Personal information
- Born: Siwan, Bihar
- Died: 1999 Rohtak
- Weight: 100 Kg

Sport
- Sport: Freestyle wrestling
- Events: Commonwealth Games, Asian Games

Medal record
Representing India
Commonwealth Games
| Bronze medal – third place | 1966 Kingston | -97 kg |
| Silver medal – second place | 1970 Edinburgh | -100 kg |
| Silver medal – second place | 1974 Christchurch | +100 kg |
Asian Games
| Silver medal – second place | 1966 Bangkok | -97 kg |

= Bishwanath Singh =

Indian wrestler

Bishwanath Singh (died 1999) was an Indian heavyweight freestyle wrestler and Indian Army servicemember.
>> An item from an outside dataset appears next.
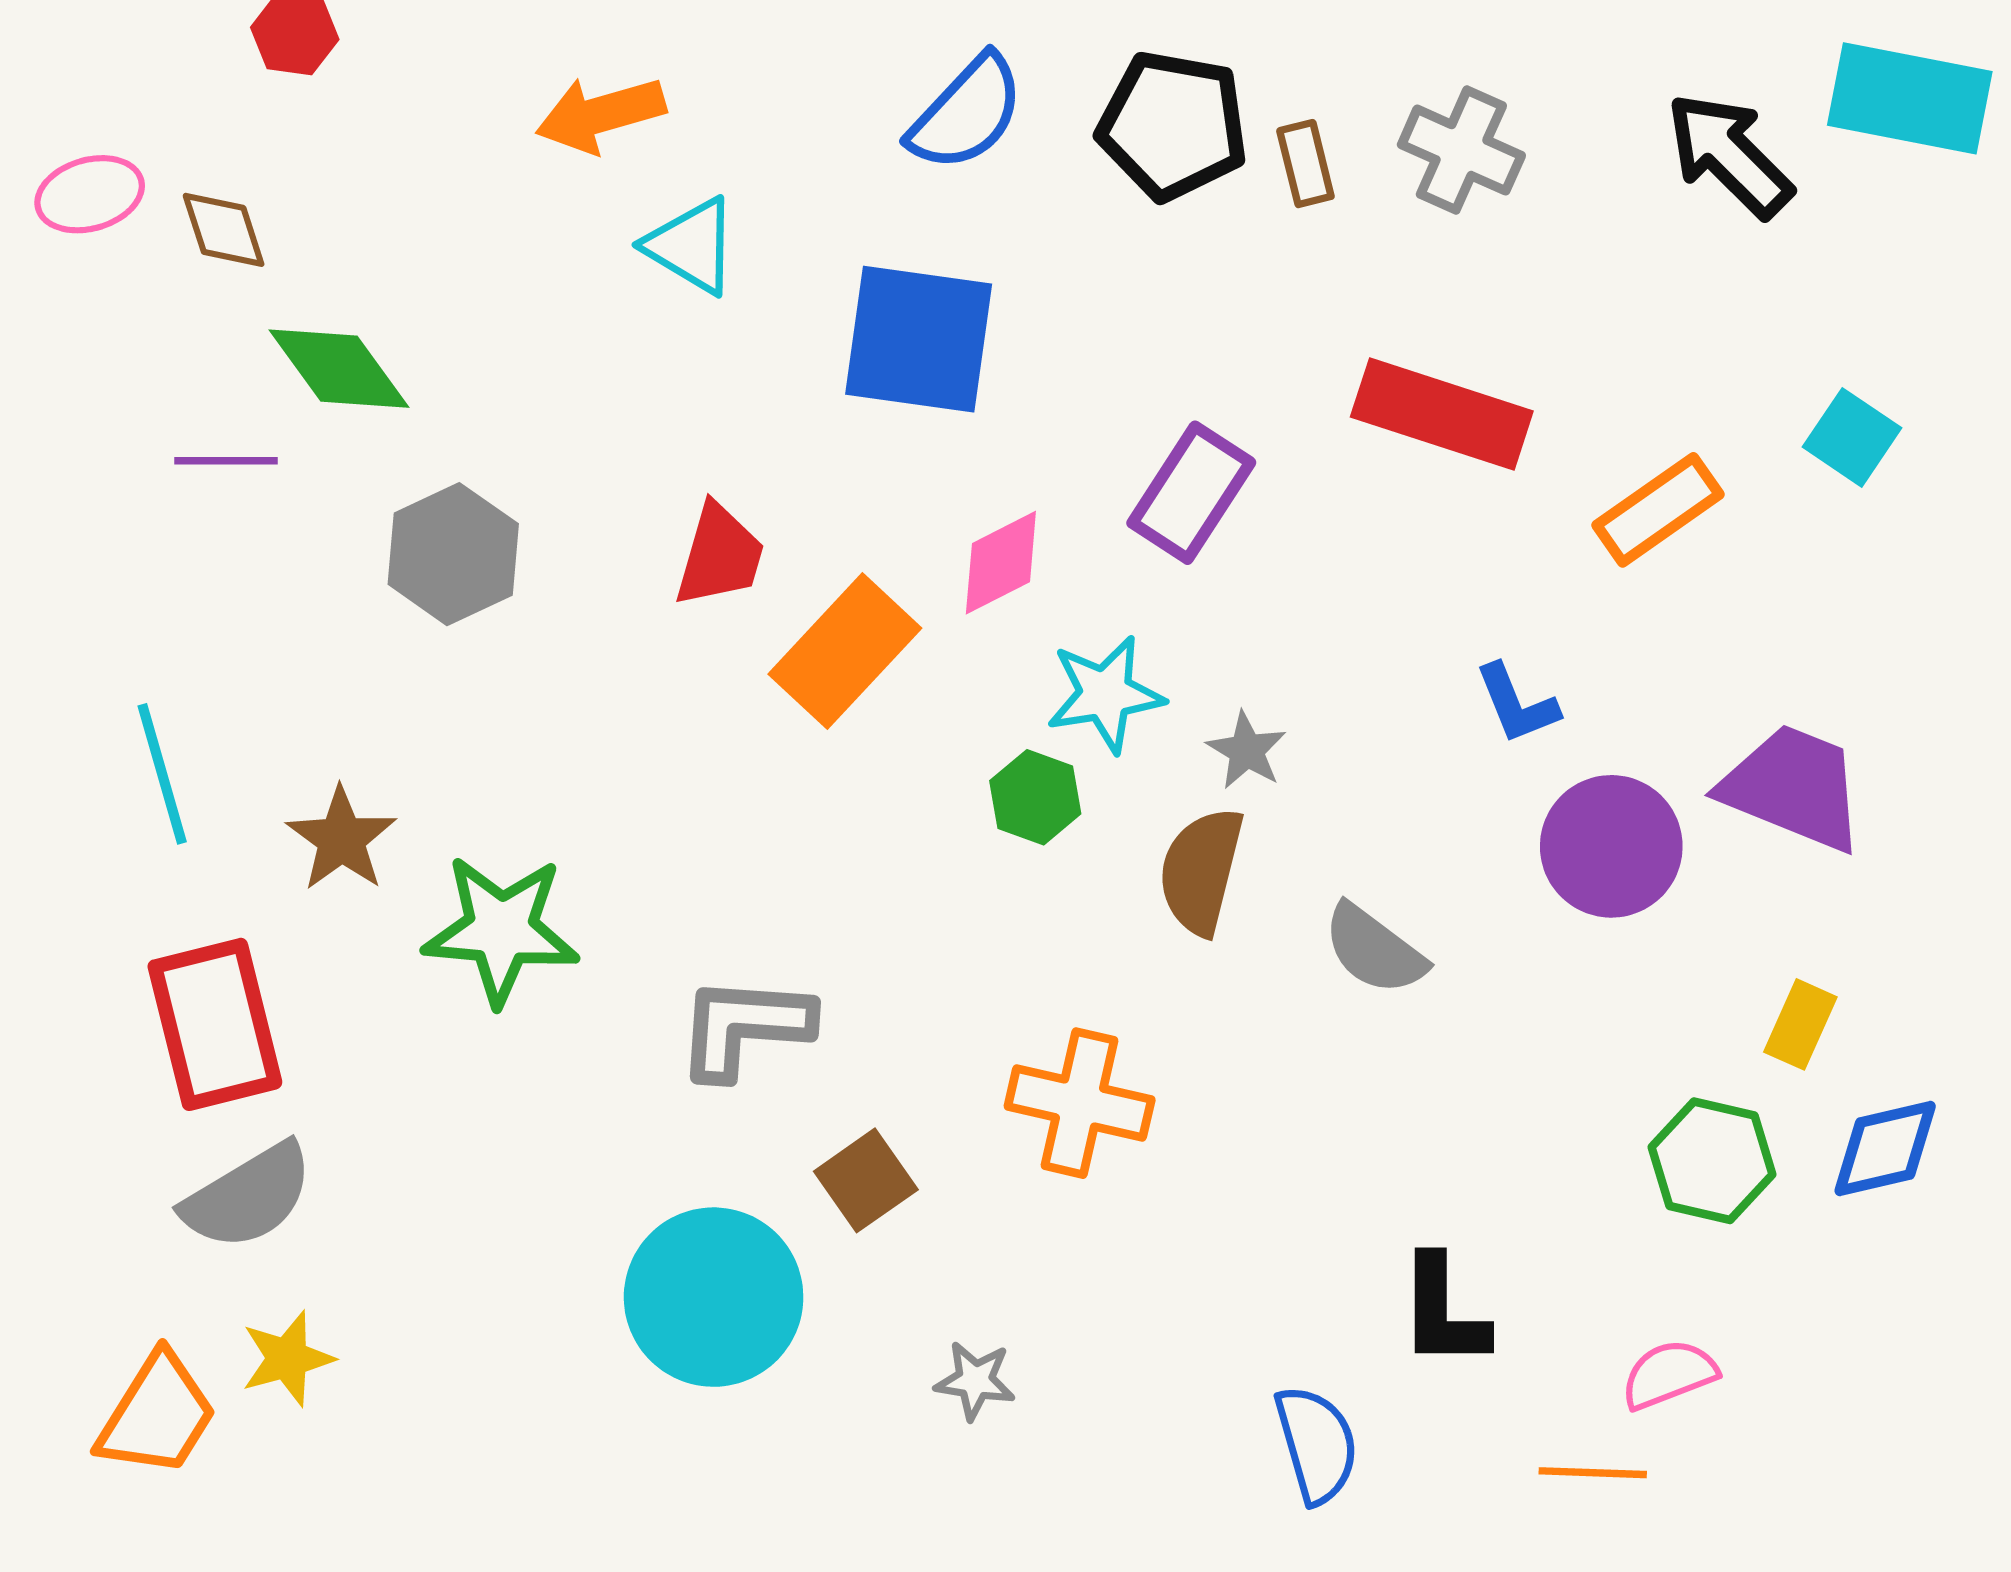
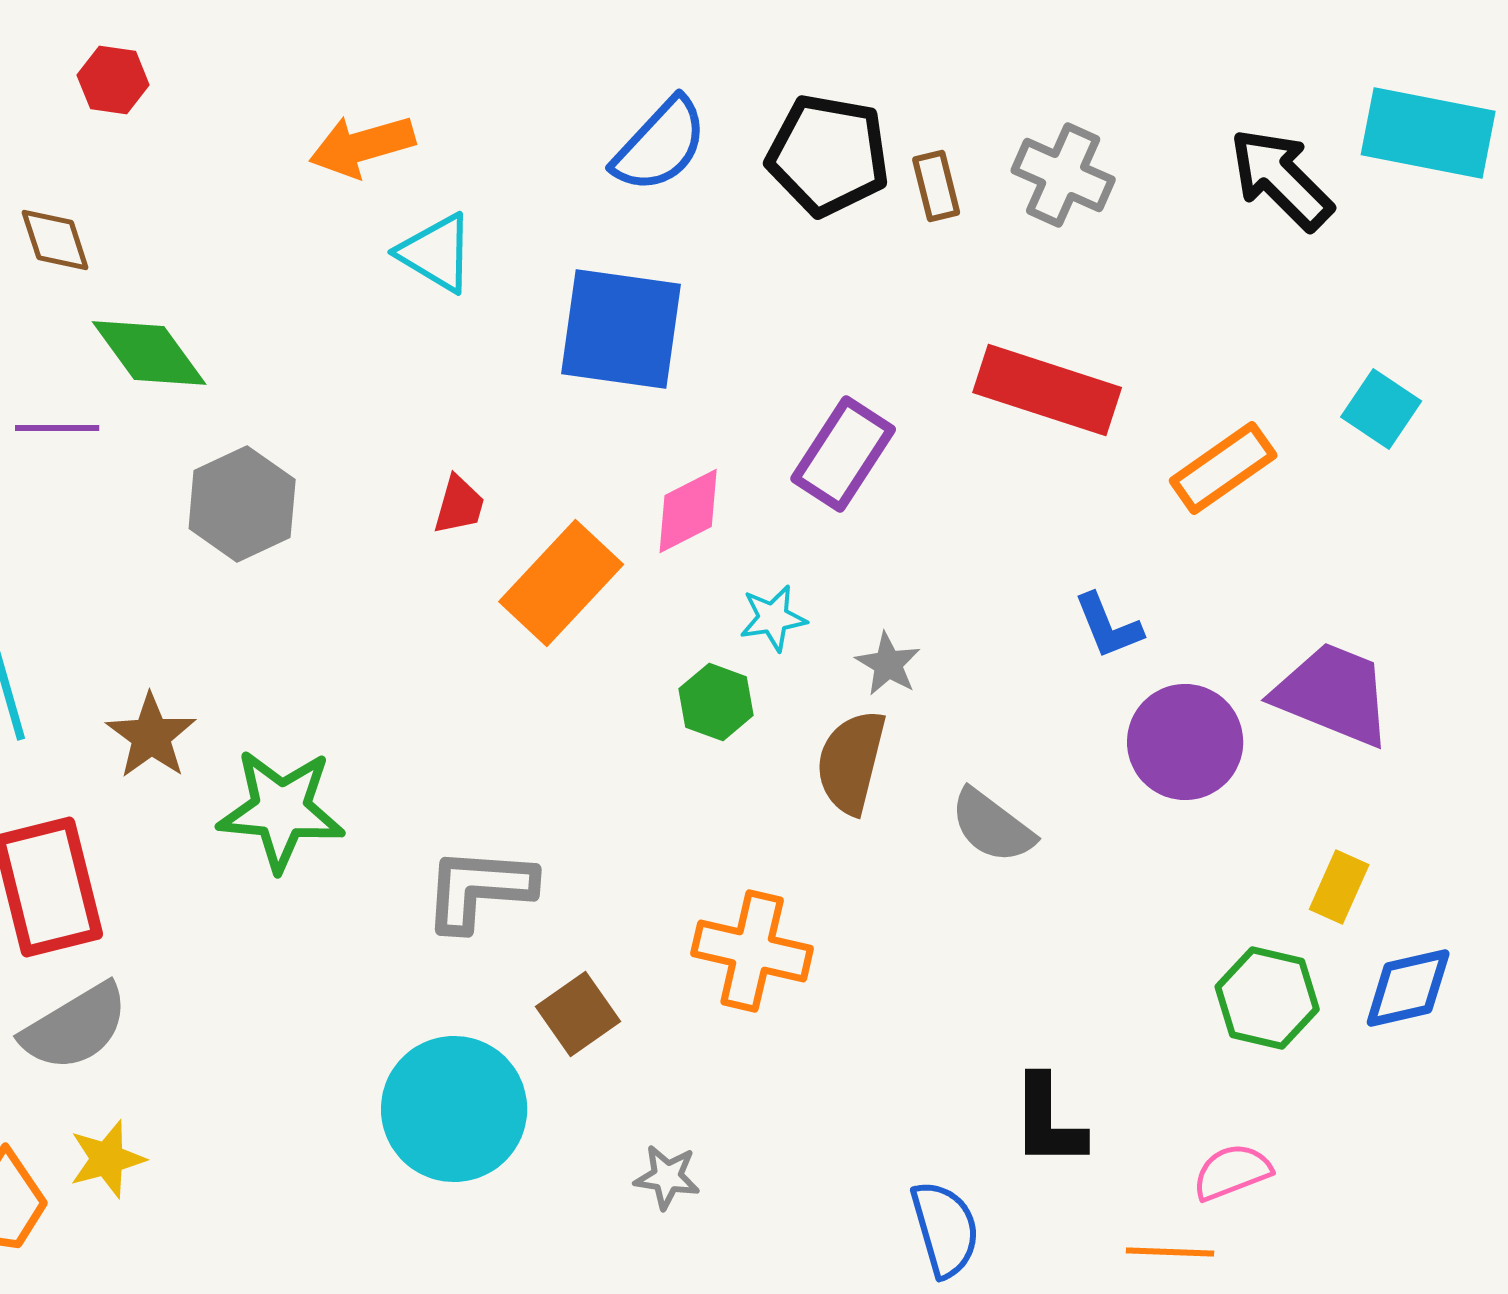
red trapezoid: (720, 555) -> (459, 505), size x0.7
cyan star: (1105, 694) -> (773, 618), size x0.7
In 1966 he won a silver medal at the Asian Games and a bronze at the Commonwealth Games. He also won silver medals at the 1970 and 1974 Commonwealth Games. He should not be confused with fellow wrestlers Bishambar Singh and Bhim Singh who competed in the same period, but in different weight category. He was born in a Hindu Bhumihar family in a village called Dumrahar bujurg डुमरहर बुजुर्ग (Thana- Darauli) in Siwan, Bihar.